If your arms are getting covered in sawdust, your getting sawdust on your face and in your hair, your just playing with fire, you may not be sensitized yet, and truthfully, maybe you never will, but if you do !!!
If you are covering up proper, then when your done your sanding sessions you must go outside, or into a 'dirty room' to take of the overalls first, dust off with a decent duster, wearing your respirator the whole time, it does not come off till your not all dusty. Never hurts to go wash up.

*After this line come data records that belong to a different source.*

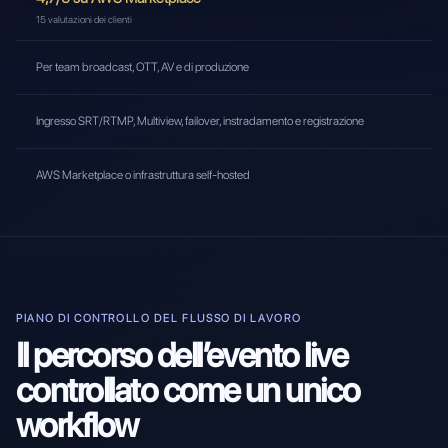
15 valutazioni dei clienti
Per team broadcast, OTT, AV e di produzione
Ingresso SRT/RTMP, Multiview, failover, instradamento e registrazione
AWS Marketplace o infrastruttura self-hosted
PIANO DI CONTROLLO DEL FLUSSO DI LAVORO
Il percorso dell’evento live
controllato come un unico
workflow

I know there are tons of stories about people who have worked with this stuff their whole lives in T shirts and shorts, getting covered in dust everyday, they are lucky I guess, becoming sensitized to wood, or whatever, is a personal thing, everyone is different, it doesn't mean you are not tough, it means your chemical make up really disagrees with whatever it is your getting exposed too, some people are hardly sensitive to wood, some not at all, some terribly so. There is no one size fits all prescription either, but a little prevention, that is proven to work. can never hurt. May be damn uncomfortable in the hot summer, but that's just the way it is.
Stay Safe everyone.
PS: on a related note, last summer me and a partner were removing a dead and crusty old Japanese Elm(IIRC ??), we had to buck the tree into firewood lengths once we dropped it on the ground, after cutting it up, my partner had to go to emergency ward for allergic reaction. I wore a bandanna as a makeshift respirator as I do some days if the wood is really dry and dusty, I told him to do the same but what do I know?
You see usually sawdust is quite wet, but occasionally a tree will be near dead and dried right out and when you buck them up they kick out big clouds of dry dust, much like sanding would(wood).
Thankfully it was/is a very rare tree, this persons grandfather had planted it not something we run into very often if ever before.